About 42% of students are fully vaccinated in Washington, Reykdal said during the news conference. Ninety percent of teachers are vaccinated.
When outbreaks occur, the state Department of Health advises that school districts use a “cascading closures” approach, starting with small-scale cancellations of extracurriculars, then classrooms, schools and entire districts, if necessary.
Reykdal stressed the pressures straining schools should begin to subside in the next month as cases peak.
Reykdal also addressed money matters, saying Washington is closing the gap with the national average in public school funding. The Office of the Superintendent of Public Instruction requested a bill this year to provide flexibility over credit requirements to students in grades 11 and 12.
Funding requests to the Legislature also include more money for counselors and other personnel.
Reykdal said the graduation rate for the class of 2021 was 82.5%, or a 0.4% decline from 2020.
Data shows some opportunity gaps are closing, as the graduation rate increased for Black/African American students (up 1.4%), Asian students (up 1.1%), and students who are multilingual/English learners (up 0.5%).

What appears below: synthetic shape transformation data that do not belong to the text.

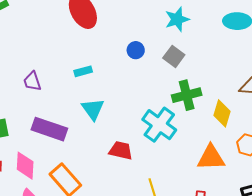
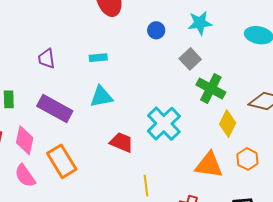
blue circle: (136, 50) -> (156, 30), moved
green cross: (187, 95) -> (211, 88), moved, turned 32
cyan triangle: (93, 109) -> (101, 97), turned 45

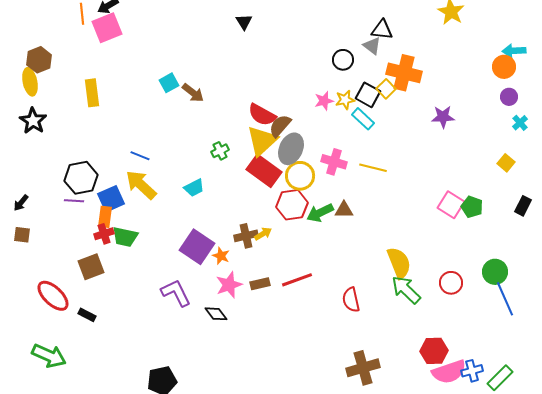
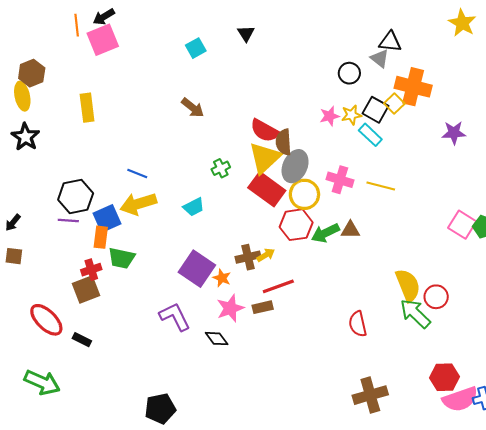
cyan square: (169, 83) -> (196, 48), moved
brown semicircle: (280, 126) -> (284, 142), turned -45
yellow arrow: (141, 185) -> (138, 204), turned -60
red cross: (104, 234) -> (91, 270), moved
red line: (297, 280) -> (278, 286), moved
red circle: (451, 283) -> (436, 297), moved

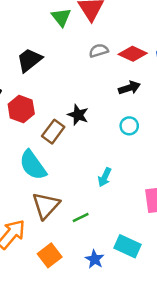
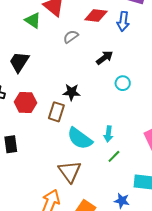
red diamond: (133, 54) -> (96, 15), moved
cyan circle: (129, 126) -> (123, 83), moved
cyan semicircle: (33, 165) -> (80, 138), moved
green line: (81, 217) -> (114, 156), moved

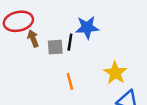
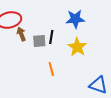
blue star: (87, 27) -> (75, 19), moved
yellow star: (115, 73) -> (77, 47), moved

However, some gaps persist, as the graduation rate decreased for students who are low-income (down 1.1%), Native Hawaiian/ Pacific Islander (down 2%), multiracial (down 2.1%), those in foster care (down 2.1%), and American Indian/Alaska Native (down 2.7%).
To make the most of limited in-person learning time for students last spring, OSPI moved spring 2021 assessments to the fall.
Because students were assessed at a different time of year and in a different school year than when they learned the content, Reykdal said caution should be used when comparing results from this fall to previous or future years.
Data from this fall shows slight decreases in English language scores from 2019, with larger score decreases in math.
Final numbers will be posted in about four weeks, Reykdal said.